**DATA SHOWN:**
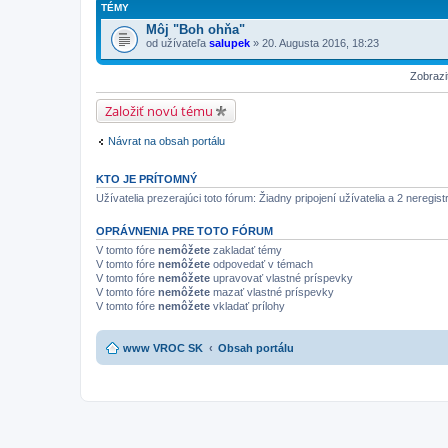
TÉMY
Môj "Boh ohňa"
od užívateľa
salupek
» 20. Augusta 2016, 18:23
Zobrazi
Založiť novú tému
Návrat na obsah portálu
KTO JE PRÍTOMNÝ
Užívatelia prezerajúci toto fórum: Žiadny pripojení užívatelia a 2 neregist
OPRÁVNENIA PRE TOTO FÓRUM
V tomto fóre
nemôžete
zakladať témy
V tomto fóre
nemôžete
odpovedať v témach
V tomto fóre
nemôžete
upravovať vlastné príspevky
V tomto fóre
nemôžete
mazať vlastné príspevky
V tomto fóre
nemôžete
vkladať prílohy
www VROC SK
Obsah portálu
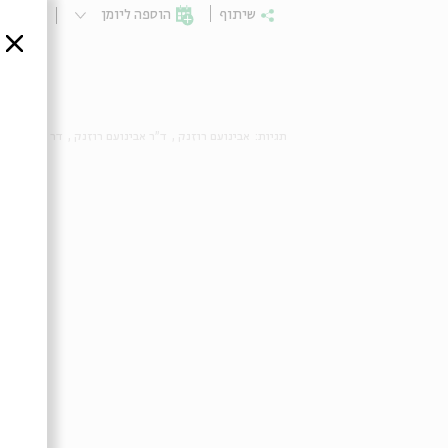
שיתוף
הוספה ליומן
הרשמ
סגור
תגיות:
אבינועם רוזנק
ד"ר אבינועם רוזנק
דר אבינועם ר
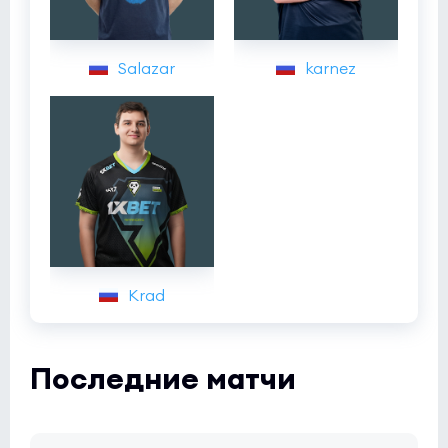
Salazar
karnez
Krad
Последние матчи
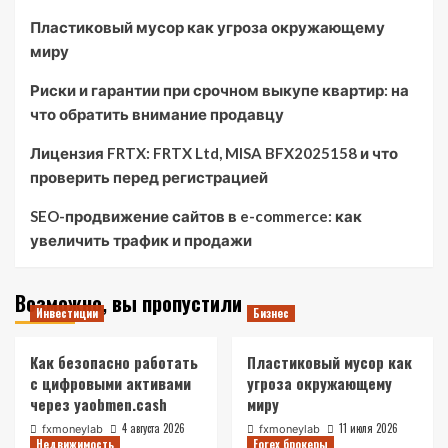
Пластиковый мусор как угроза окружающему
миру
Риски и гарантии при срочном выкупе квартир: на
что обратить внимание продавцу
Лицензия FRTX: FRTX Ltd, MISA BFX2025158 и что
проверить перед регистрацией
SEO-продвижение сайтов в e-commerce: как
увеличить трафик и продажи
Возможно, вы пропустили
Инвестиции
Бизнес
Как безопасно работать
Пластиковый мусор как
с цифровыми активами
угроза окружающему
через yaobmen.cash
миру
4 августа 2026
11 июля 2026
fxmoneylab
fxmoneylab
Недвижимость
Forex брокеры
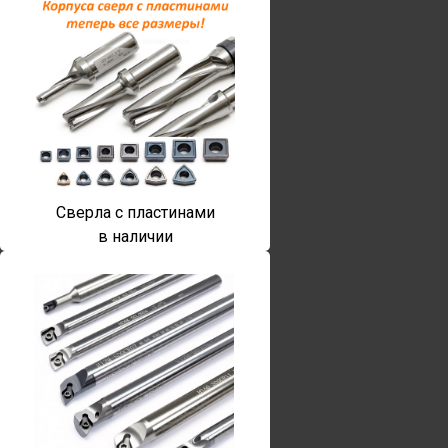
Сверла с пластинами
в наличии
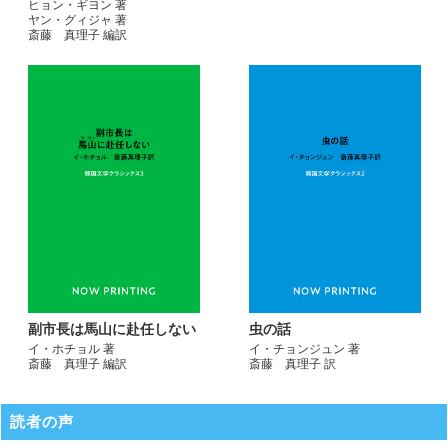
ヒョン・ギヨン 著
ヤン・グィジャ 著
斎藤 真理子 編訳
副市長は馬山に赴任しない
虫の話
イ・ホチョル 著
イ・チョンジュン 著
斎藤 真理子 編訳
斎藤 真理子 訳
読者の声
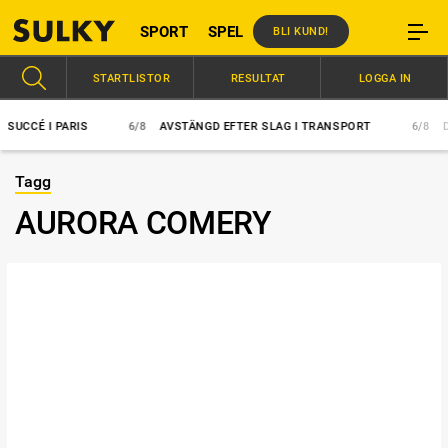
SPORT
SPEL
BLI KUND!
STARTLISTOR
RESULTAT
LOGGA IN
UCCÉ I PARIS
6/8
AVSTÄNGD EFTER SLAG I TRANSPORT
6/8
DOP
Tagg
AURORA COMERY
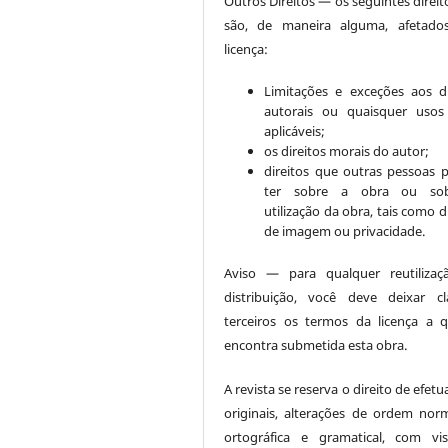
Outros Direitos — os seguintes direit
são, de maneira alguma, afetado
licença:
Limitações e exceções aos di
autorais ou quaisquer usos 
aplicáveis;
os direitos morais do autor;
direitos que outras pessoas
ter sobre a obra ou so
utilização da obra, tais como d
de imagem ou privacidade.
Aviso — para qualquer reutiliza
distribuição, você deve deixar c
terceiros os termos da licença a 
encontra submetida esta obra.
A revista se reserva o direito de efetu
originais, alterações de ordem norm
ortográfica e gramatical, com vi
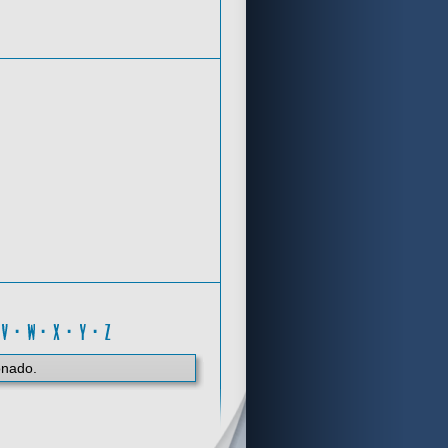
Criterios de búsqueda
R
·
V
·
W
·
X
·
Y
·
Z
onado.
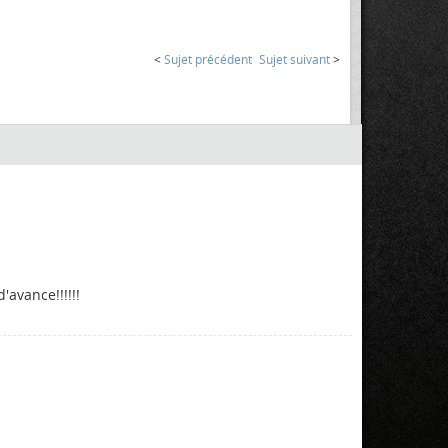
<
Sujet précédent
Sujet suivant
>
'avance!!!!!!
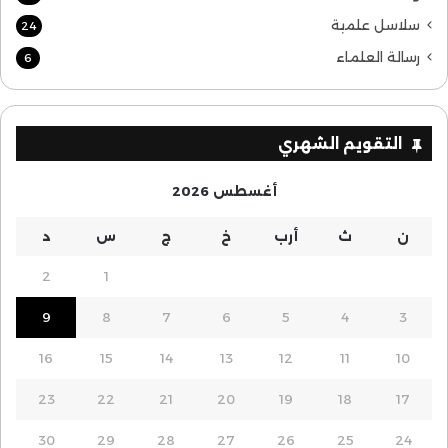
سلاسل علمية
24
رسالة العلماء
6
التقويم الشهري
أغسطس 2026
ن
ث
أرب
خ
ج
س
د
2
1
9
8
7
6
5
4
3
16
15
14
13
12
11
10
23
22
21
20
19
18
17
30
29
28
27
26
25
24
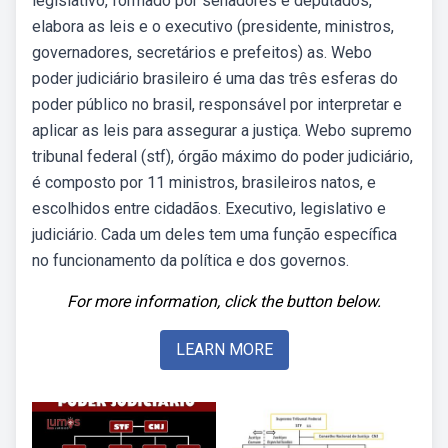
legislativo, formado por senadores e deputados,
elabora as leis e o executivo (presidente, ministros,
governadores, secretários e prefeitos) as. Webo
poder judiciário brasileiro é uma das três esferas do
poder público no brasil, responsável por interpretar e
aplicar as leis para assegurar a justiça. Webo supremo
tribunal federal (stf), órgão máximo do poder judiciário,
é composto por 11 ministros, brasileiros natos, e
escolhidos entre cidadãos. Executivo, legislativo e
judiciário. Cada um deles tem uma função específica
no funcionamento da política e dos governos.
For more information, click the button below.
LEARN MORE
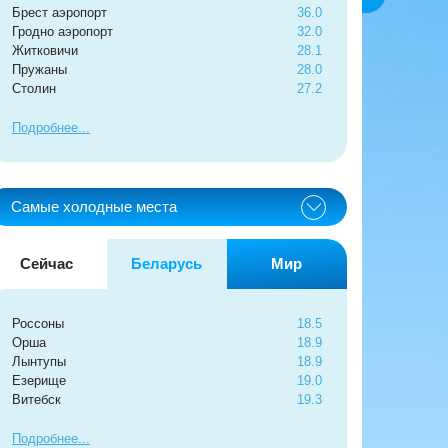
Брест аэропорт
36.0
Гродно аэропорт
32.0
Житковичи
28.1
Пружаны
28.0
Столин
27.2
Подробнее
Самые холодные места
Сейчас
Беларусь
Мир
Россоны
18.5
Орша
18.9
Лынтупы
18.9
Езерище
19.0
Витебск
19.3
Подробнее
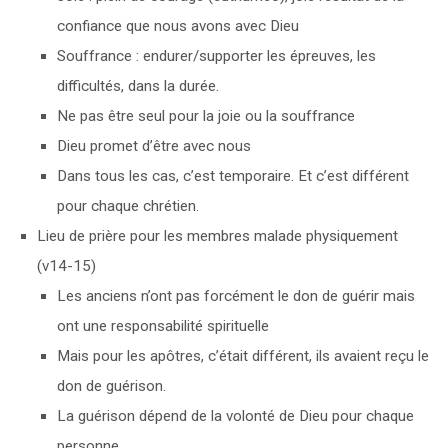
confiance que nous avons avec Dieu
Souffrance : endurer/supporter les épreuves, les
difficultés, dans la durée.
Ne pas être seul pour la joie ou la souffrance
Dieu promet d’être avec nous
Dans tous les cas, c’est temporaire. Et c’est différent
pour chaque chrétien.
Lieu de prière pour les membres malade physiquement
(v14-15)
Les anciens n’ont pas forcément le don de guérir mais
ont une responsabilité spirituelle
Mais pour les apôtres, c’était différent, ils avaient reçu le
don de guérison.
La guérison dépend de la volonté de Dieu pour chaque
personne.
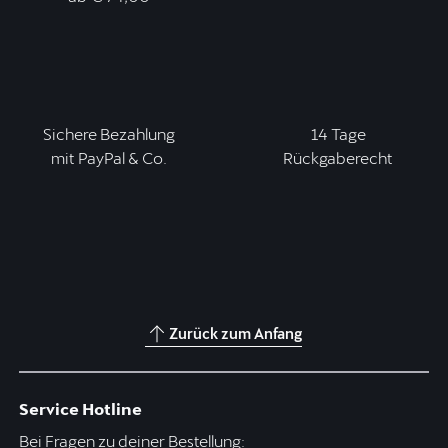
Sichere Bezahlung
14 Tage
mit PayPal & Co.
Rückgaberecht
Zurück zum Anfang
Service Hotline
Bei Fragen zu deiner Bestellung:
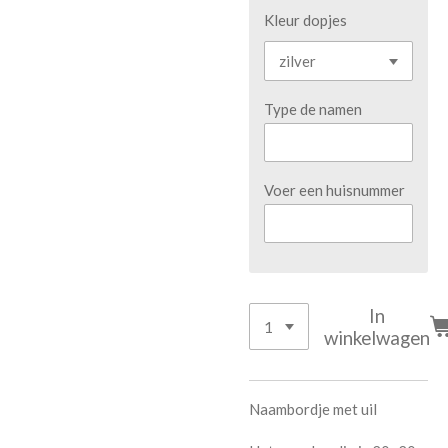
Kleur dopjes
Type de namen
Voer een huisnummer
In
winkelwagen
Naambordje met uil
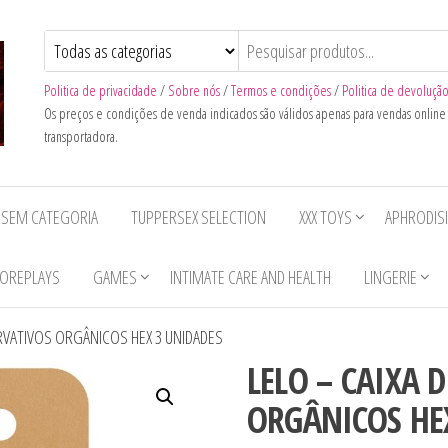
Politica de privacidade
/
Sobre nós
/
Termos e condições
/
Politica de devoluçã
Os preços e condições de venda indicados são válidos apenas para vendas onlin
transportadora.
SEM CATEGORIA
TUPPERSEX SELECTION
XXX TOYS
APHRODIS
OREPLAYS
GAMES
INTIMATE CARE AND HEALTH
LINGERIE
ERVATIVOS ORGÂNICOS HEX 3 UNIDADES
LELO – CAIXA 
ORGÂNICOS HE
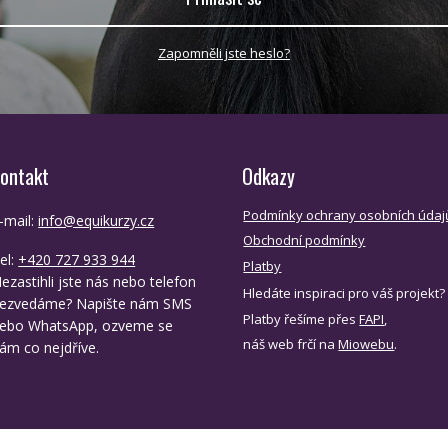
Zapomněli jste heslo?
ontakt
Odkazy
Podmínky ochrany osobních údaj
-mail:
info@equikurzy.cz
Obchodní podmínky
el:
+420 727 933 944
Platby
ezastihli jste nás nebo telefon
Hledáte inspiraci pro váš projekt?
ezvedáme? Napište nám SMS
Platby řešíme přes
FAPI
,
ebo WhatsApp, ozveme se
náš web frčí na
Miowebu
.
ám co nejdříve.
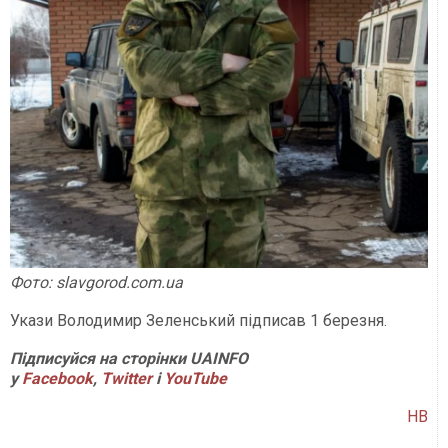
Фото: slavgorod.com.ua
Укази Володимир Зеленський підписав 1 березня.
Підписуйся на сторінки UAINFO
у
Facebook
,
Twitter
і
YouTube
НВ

**ASSIGNED TASK:**
Your answer must be an exact repeat of the records above, with no pictures in it.

**RESULT:**
TÉMY
Môj "Boh ohňa"
od užívateľa
salupek
» 20. Augusta 2016, 18:23
Zobrazi
Založiť novú tému
Návrat na obsah portálu
KTO JE PRÍTOMNÝ
Užívatelia prezerajúci toto fórum: Žiadny pripojení užívatelia a 2 neregist
OPRÁVNENIA PRE TOTO FÓRUM
V tomto fóre
nemôžete
zakladať témy
V tomto fóre
nemôžete
odpovedať v témach
V tomto fóre
nemôžete
upravovať vlastné príspevky
V tomto fóre
nemôžete
mazať vlastné príspevky
V tomto fóre
nemôžete
vkladať prílohy
www VROC SK
Obsah portálu
שיתוף
הוספה ליומן
הרשמ
סגור
תגיות:
אבינועם רוזנק
ד"ר אבינועם רוזנק
דר אבינועם ר
Salazar
karnez
Krad
Последние матчи
Пластиковый мусор как угроза окружающему
миру
Риски и гарантии при срочном выкупе квартир: на
что обратить внимание продавцу
Лицензия FRTX: FRTX Ltd, MISA BFX2025158 и что
проверить перед регистрацией
SEO-продвижение сайтов в e-commerce: как
увеличить трафик и продажи
Возможно, вы пропустили
Инвестиции
Бизнес
Как безопасно работать
Пластиковый мусор как
с цифровыми активами
угроза окружающему
через yaobmen.cash
миру
4 августа 2026
11 июля 2026
fxmoneylab
fxmoneylab
Недвижимость
Forex брокеры
Сверла с пластинами
в наличии
ヒョン・ギヨン 著
ヤン・グィジャ 著
斎藤 真理子 編訳
副市長は馬山に赴任しない
虫の話
イ・ホチョル 著
イ・チョンジュン 著
斎藤 真理子 編訳
斎藤 真理子 訳
読者の声
SPORT
SPEL
BLI KUND!
STARTLISTOR
RESULTAT
LOGGA IN
UCCÉ I PARIS
6/8
AVSTÄNGD EFTER SLAG I TRANSPORT
6/8
DOP
Tagg
AURORA COMERY
Outros Direitos — os seguintes direit
são, de maneira alguma, afetado
licença:
Limitações e exceções aos di
autorais ou quaisquer usos 
aplicáveis;
os direitos morais do autor;
direitos que outras pessoas
ter sobre a obra ou so
utilização da obra, tais como d
de imagem ou privacidade.
Aviso — para qualquer reutiliza
distribuição, você deve deixar c
terceiros os termos da licença a 
encontra submetida esta obra.
A revista se reserva o direito de efetu
originais, alterações de ordem norm
ortográfica e gramatical, com vi
Criterios de búsqueda
R
·
V
·
W
·
X
·
Y
·
Z
onado.
<
Sujet précédent
Sujet suivant
>
'avance!!!!!!
سلاسل علمية
24
رسالة العلماء
6
التقويم الشهري
أغسطس 2026
ن
ث
أرب
خ
ج
س
د
2
1
9
8
7
6
5
4
3
16
15
14
13
12
11
10
23
22
21
20
19
18
17
30
29
28
27
26
25
24
legislativo, formado por senadores e deputados,
elabora as leis e o executivo (presidente, ministros,
governadores, secretários e prefeitos) as. Webo
poder judiciário brasileiro é uma das três esferas do
poder público no brasil, responsável por interpretar e
aplicar as leis para assegurar a justiça. Webo supremo
tribunal federal (stf), órgão máximo do poder judiciário,
é composto por 11 ministros, brasileiros natos, e
escolhidos entre cidadãos. Executivo, legislativo e
judiciário. Cada um deles tem uma função específica
no funcionamento da política e dos governos.
For more information, click the button below.
LEARN MORE
Брест аэропорт
36.0
Гродно аэропорт
32.0
Житковичи
28.1
Пружаны
28.0
Столин
27.2
Подробнее
Самые холодные места
Сейчас
Беларусь
Мир
Россоны
18.5
Орша
18.9
Лынтупы
18.9
Езерище
19.0
Витебск
19.3
Подробнее
confiance que nous avons avec Dieu
Souffrance : endurer/supporter les épreuves, les
difficultés, dans la durée.
Ne pas être seul pour la joie ou la souffrance
Dieu promet d’être avec nous
Dans tous les cas, c’est temporaire. Et c’est différent
pour chaque chrétien.
Lieu de prière pour les membres malade physiquement
(v14-15)
Les anciens n’ont pas forcément le don de guérir mais
ont une responsabilité spirituelle
Mais pour les apôtres, c’était différent, ils avaient reçu le
don de guérison.
La guérison dépend de la volonté de Dieu pour chaque
personne.
Sichere Bezahlung
14 Tage
mit PayPal & Co.
Rückgaberecht
Zurück zum Anfang
Service Hotline
Bei Fragen zu deiner Bestellung:
Kleur dopjes
Type de namen
Voer een huisnummer
In
winkelwagen
Naambordje met uil
Politica de privacidade
/
Sobre nós
/
Termos e condições
/
Politica de devoluçã
Os preços e condições de venda indicados são válidos apenas para vendas onlin
transportadora.
SEM CATEGORIA
TUPPERSEX SELECTION
XXX TOYS
APHRODIS
OREPLAYS
GAMES
INTIMATE CARE AND HEALTH
LINGERIE
ERVATIVOS ORGÂNICOS HEX 3 UNIDADES
LELO – CAIXA 
ORGÂNICOS HE
Zapomněli jste heslo?
ontakt
Odkazy
Podmínky ochrany osobních údaj
-mail:
info@equikurzy.cz
Obchodní podmínky
el:
+420 727 933 944
Platby
ezastihli jste nás nebo telefon
Hledáte inspiraci pro váš projekt?
ezvedáme? Napište nám SMS
Platby řešíme přes
FAPI
,
ebo WhatsApp, ozveme se
náš web frčí na
Miowebu
.
ám co nejdříve.
Фото: slavgorod.com.ua
Укази Володимир Зеленський підписав 1 березня.
Підписуйся на сторінки UAINFO
у
Facebook
,
Twitter
і
YouTube
НВ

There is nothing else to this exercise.